» About this task:
Below are records to transcribe exactly, without their pictures.

» Exercise data:
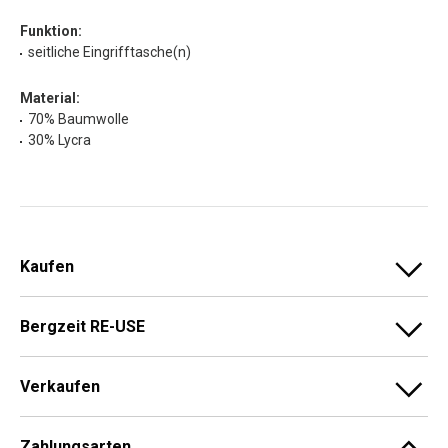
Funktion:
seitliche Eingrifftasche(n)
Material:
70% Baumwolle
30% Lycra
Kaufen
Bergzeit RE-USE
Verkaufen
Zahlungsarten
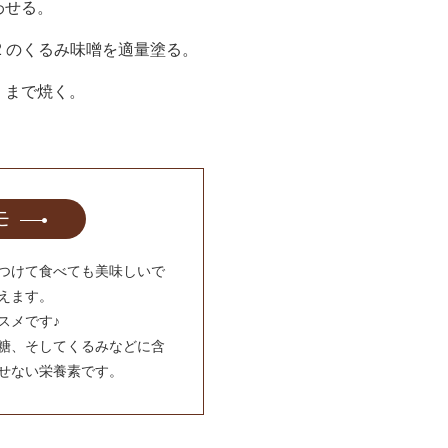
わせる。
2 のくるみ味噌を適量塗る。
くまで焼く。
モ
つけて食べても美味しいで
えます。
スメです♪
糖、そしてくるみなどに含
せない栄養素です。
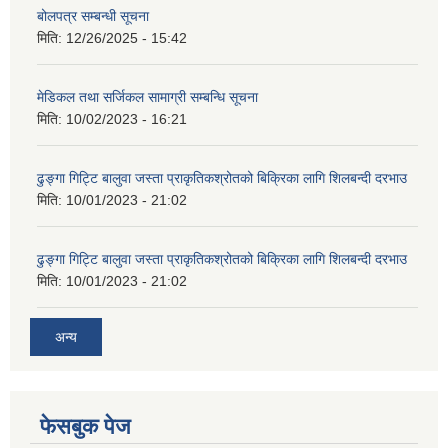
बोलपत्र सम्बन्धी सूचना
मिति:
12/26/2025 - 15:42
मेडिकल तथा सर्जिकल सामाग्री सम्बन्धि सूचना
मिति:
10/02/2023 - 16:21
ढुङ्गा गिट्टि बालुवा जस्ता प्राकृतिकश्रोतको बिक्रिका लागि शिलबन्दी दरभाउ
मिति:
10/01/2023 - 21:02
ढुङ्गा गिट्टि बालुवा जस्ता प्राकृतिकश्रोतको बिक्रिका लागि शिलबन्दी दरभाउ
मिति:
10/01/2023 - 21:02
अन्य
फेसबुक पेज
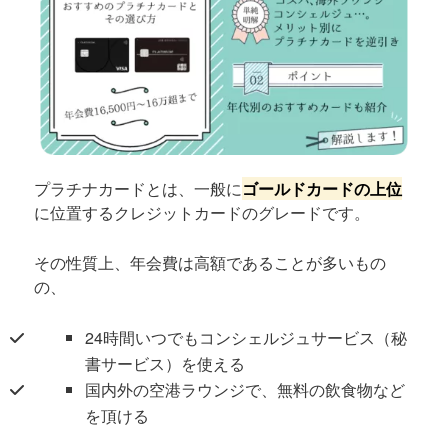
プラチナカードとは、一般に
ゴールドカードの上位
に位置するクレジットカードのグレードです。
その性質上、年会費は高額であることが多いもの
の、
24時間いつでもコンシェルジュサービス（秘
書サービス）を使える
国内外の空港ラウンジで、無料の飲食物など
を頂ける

» The completed task:
Funktion:
seitliche Eingrifftasche(n)
Material:
70% Baumwolle
30% Lycra
Kaufen
Bergzeit RE-USE
Verkaufen
Zahlungsarten
わせる。
2 のくるみ味噌を適量塗る。
くまで焼く。
モ
つけて食べても美味しいで
えます。
スメです♪
糖、そしてくるみなどに含
せない栄養素です。
बोलपत्र सम्बन्धी सूचना
मिति:
12/26/2025 - 15:42
मेडिकल तथा सर्जिकल सामाग्री सम्बन्धि सूचना
मिति:
10/02/2023 - 16:21
ढुङ्गा गिट्टि बालुवा जस्ता प्राकृतिकश्रोतको बिक्रिका लागि शिलबन्दी दरभाउ
मिति:
10/01/2023 - 21:02
ढुङ्गा गिट्टि बालुवा जस्ता प्राकृतिकश्रोतको बिक्रिका लागि शिलबन्दी दरभाउ
मिति:
10/01/2023 - 21:02
अन्य
फेसबुक पेज
プラチナカードとは、一般に
ゴールドカードの上位
に位置するクレジットカードのグレードです。
その性質上、年会費は高額であることが多いもの
の、
24時間いつでもコンシェルジュサービス（秘
書サービス）を使える
国内外の空港ラウンジで、無料の飲食物など
を頂ける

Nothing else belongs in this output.